Mr. Wallace's narration of major historical events in the community, the country and the world since the first Martha's Vineyard camp meeting in 1835 was interwoven with a musical program of popular songs from various eras. The program was a blend of classroom history lecture and musical revue.

The chorus, accompanied on the Steinway piano by Dan Murphy, kicked off the evening with the song Dear Old Martha's Vineyard, written in 1915.

Mr. Wallace's text darted from local events (the construction of the Carpenter's Gothic cottages in the 1860s; the first Grand Illumination in 1869; President Grant's Camp Ground visit in 1874) to national events (the Civil War, the Roaring Twenties, women's emancipation, the civil rights movement) to world events (the two World Wars, Vietnam, the Cold War, 9/11) and back again.


Though an 1879 article in the Vineyard Gazette documenting the first service in the Tabernacle made no mention of the specific songs at the event, focusing instead on the bishop's lengthy sermon, the program might have included Praise Ye, Praise the Lord, a popular hymn at the time.

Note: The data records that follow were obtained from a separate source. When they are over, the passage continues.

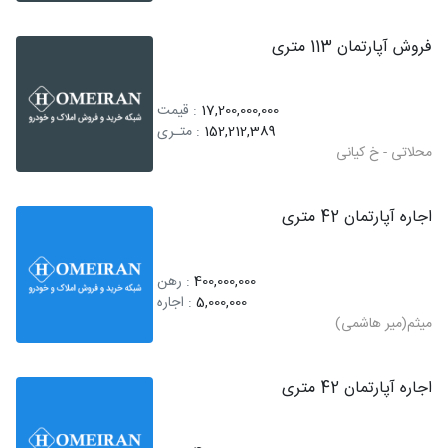
فروش آپارتمان 113 متری
17,200,000,000
: قیمت
152,212,389
: متـری
محلاتی - خ کیانی
اجاره آپارتمان 42 متری
400,000,000
: رهن
5,000,000
: اجاره
میثم(میر هاشمی)
اجاره آپارتمان 42 متری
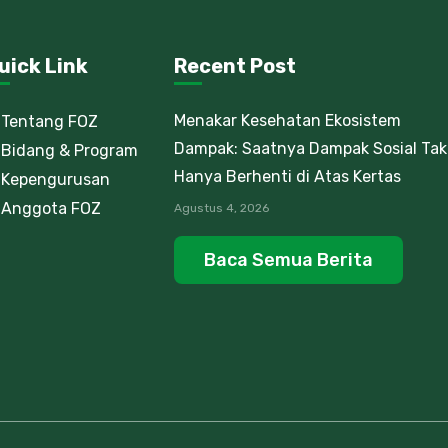
uick Link
Recent Post
Menakar Kesehatan Ekosistem
Tentang FOZ
Dampak: Saatnya Dampak Sosial Tak
Bidang & Program
Hanya Berhenti di Atas Kertas
Kepengurusan
Anggota FOZ
Agustus 4, 2026
Baca Semua Berita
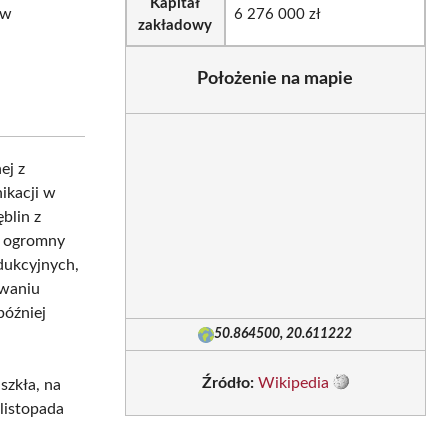
Kapitał
 w
6 276 000 zł
zakładowy
Położenie na mapie
ej z
ikacji w
blin z
o ogromny
dukcyjnych,
awaniu
później
50.864500, 20.611222
Źródło:
Wikipedia
szkła, na
 listopada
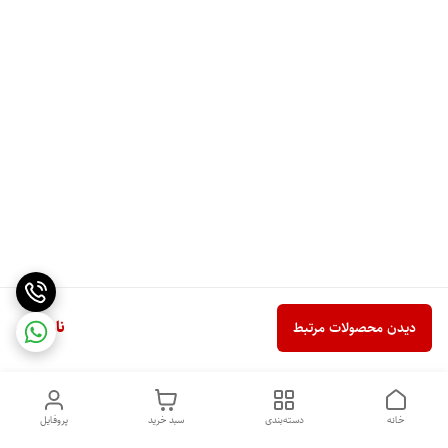
ناموجود
دیدن محصولات مرتبط
خانه
دسته‌بندی
سبد خرید
پروفایل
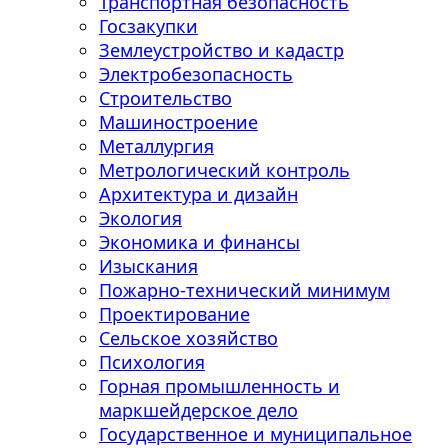
Транспортная безопасность
Госзакупки
Землеустройство и кадастр
Электробезопасность
Строительство
Машиностроение
Металлургия
Метрологический контроль
Архитектура и дизайн
Экология
Экономика и финансы
Изыскания
Пожарно-технический минимум
Проектирование
Сельское хозяйство
Психология
Горная промышленность и
маркшейдерское дело
Государственное и муниципальное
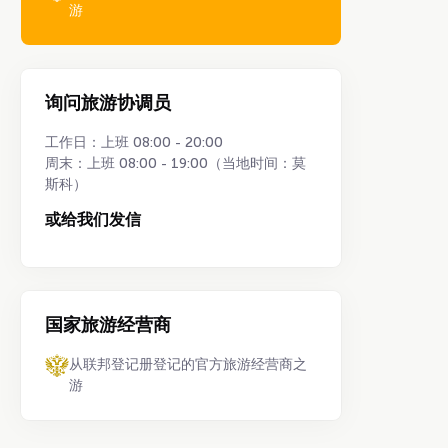
游
询问旅游协调员
工作日：上班 08:00 - 20:00
周末：上班 08:00 - 19:00（当地时间：莫
斯科）
或给我们发信
国家旅游经营商
从联邦登记册登记的官方旅游经营商之
游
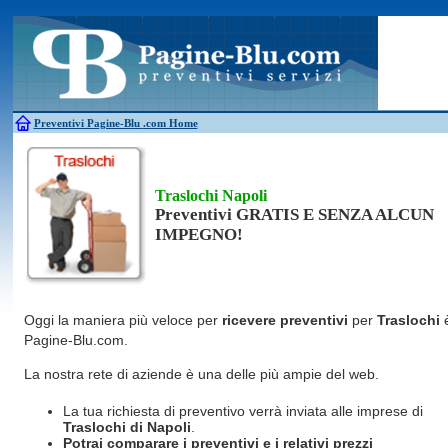
Antincendio
Disinfestazione
Fotovoltaico
Pulizie
Antifurti
Allarme
Elettricisti
Grate
Inferriate
Scale
Bagni chimici
Edilizia
Giardinieri
Serrament
Caldaie
Falegnami
Idraulici
Spurghi
Canne fumarie
Fabbri
Parquet
Traslochi
Preventivi Pagine-Blu
.com Home
Traslochi Napoli
Preventivi GRATIS E SENZA ALCUN
IMPEGNO!
Oggi la maniera più veloce per
ricevere preventivi
per
Traslochi
Pagine-Blu.com.
La nostra rete di aziende è una delle più ampie del web.
La tua richiesta di preventivo verrà inviata alle imprese di
Traslochi
di Napoli
.
Potrai comparare i preventivi e i relativi prezzi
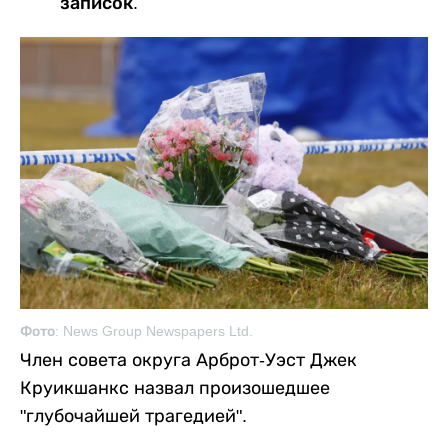
записок.
Фото: News Group Newspapers Ltd.
Член совета округа Арброт-Уэст Джек
Круикшанкс назвал произошедшее
"глубочайшей трагедией".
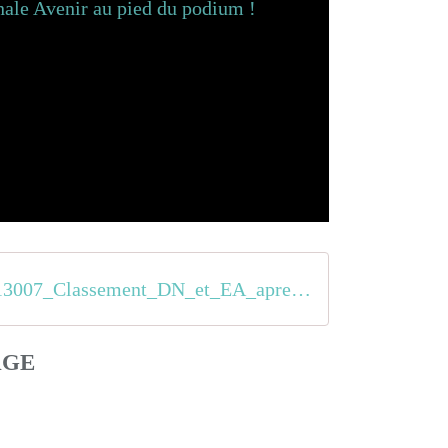
4225013007_Classement_DN_et_EA_apres_CPF_Besan_on
AGE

And the chorus performed a moving version Saturday night.

A song sheet was passed out to audience members, and they were encouraged to sing along with several of the songs. The older generation seemed particularly eager to join in for a World War II song, The White Cliffs of Dover.

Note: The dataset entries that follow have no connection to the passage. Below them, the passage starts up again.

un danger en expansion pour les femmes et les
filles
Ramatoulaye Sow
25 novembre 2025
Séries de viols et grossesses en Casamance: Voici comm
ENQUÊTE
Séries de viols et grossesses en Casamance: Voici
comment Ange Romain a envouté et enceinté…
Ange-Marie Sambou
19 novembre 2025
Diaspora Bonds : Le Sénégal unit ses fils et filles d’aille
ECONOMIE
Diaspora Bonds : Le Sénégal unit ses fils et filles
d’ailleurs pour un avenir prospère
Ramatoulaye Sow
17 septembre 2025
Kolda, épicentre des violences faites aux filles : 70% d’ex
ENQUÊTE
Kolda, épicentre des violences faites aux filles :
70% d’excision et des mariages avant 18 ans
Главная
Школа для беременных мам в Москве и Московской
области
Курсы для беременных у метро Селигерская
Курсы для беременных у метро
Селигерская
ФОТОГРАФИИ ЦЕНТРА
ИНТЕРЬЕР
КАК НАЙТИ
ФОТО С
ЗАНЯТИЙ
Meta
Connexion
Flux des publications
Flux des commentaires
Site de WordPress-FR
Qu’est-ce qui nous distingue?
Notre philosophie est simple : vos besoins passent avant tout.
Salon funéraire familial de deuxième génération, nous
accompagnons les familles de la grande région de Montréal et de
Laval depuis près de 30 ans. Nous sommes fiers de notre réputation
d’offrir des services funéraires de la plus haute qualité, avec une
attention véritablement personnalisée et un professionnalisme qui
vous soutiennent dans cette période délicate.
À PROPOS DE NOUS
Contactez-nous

"One of the jewels of Oak Bluffs," Mr. Boak said, introducing soloist Sabrina Luening. Her rich, clear voice effortlessly delivered Duke Ellington's Come Sunday. Ms. Luening had to return to the stage to bow again, because the audience didn't want to stop clapping for her performance.

The audience came alive with foot-tapping during the chorus's jazzy delivery of Happy Days Are Here Again, Franklin Roosevelt's campaign song; and bass Glenn Carpenter captivated the crowd with his deep, powerful voice during a solo performance of Old Man River.

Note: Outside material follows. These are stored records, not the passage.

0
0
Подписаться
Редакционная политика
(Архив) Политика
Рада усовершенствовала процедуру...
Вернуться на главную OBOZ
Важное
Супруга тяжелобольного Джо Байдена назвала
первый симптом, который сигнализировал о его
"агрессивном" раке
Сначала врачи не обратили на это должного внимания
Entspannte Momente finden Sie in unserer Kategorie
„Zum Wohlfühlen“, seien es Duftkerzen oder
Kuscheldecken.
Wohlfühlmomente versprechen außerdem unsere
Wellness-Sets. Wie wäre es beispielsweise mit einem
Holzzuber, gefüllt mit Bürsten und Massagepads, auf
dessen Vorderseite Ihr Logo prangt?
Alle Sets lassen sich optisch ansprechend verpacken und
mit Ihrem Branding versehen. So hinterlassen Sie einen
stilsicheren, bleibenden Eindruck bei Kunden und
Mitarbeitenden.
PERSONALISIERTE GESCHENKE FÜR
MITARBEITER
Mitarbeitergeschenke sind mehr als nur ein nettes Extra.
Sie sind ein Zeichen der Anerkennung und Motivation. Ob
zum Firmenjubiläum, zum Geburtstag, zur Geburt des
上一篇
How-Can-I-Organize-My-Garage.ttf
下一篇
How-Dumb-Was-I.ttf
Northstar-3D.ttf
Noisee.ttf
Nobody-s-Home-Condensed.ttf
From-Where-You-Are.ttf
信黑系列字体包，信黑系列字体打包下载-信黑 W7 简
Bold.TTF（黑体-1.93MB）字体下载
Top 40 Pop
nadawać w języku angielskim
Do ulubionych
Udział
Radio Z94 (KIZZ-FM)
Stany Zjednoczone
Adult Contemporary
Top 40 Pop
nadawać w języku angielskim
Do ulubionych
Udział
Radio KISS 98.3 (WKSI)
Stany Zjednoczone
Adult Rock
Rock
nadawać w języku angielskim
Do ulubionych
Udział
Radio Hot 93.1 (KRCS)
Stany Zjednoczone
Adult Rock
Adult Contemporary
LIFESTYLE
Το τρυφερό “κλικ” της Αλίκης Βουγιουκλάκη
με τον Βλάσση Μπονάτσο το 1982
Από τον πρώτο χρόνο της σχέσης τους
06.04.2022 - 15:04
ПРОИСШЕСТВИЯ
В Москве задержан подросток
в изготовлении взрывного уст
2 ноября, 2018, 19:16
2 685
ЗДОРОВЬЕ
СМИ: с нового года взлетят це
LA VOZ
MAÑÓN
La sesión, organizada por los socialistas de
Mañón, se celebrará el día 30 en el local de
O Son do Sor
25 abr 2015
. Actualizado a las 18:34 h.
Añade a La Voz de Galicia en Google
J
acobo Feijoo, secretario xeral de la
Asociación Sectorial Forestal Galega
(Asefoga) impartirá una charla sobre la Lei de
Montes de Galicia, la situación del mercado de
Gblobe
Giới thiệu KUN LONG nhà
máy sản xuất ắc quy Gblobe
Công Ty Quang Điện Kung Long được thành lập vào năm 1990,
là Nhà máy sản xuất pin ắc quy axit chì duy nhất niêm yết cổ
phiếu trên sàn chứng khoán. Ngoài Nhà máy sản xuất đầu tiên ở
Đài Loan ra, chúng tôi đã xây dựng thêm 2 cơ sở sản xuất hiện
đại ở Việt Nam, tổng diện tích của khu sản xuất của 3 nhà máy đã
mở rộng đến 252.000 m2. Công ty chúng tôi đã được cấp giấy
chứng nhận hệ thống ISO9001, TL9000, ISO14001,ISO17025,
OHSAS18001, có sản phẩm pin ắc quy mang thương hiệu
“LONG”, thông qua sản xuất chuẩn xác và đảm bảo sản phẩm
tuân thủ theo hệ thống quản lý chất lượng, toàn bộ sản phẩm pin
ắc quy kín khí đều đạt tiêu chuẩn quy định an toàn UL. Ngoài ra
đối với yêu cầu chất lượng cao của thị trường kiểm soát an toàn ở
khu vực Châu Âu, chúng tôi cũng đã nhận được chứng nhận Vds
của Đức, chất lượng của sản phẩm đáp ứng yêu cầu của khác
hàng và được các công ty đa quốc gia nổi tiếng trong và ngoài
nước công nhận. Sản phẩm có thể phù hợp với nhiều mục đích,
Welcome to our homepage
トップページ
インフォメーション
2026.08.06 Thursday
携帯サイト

But the performance on stage was not all there was to see.


The iron arches of the Tabernacle framed another stage - the park surrounding the Tabernacle. A toddler played hide-and-seek in the bushes; teenagers sat on park benches; a group of boys threw a ball while their parents watched; couples strolled by; a boy passed on a scooter; mothers holding babies leaned against the arches. Evening fell over the Camp Ground, and the fresh smell of grass drifted into the Tabernacle. All the action outside demonstrated the importance of the Tabernacle as a part of everyday life.

"Could we have audience lights?" Mr. Boak asked before directing the final song of the evening. "I want to be able to see them [the audience], because this is such a fabulous piece of music." The lights went up and everyone joined in singing America the Beautiful - written by Falmouth native Katherine Lee Bates and performed as arranged by former Vineyard Haven Band director Gary Zwicky. "There was a magic between the singers and the audience," Mr. Boak later described it.

The song received a standing ovation.

The Tabernacle "is treasured by our Island community as a place for worship and meditation, a place for celebration and the arts, a place for us to be a community," Mr. Wallace said, prompting a second standing ovation.


And he said afterward: "It was such a satisfying evening to come back here to see how much has been done already with the renovation, and to feel the Vineyard community we love so dearly."

The program suited the building perfectly - it was grand and awe-inspiring, while maintaining a light-hearted, welcoming air.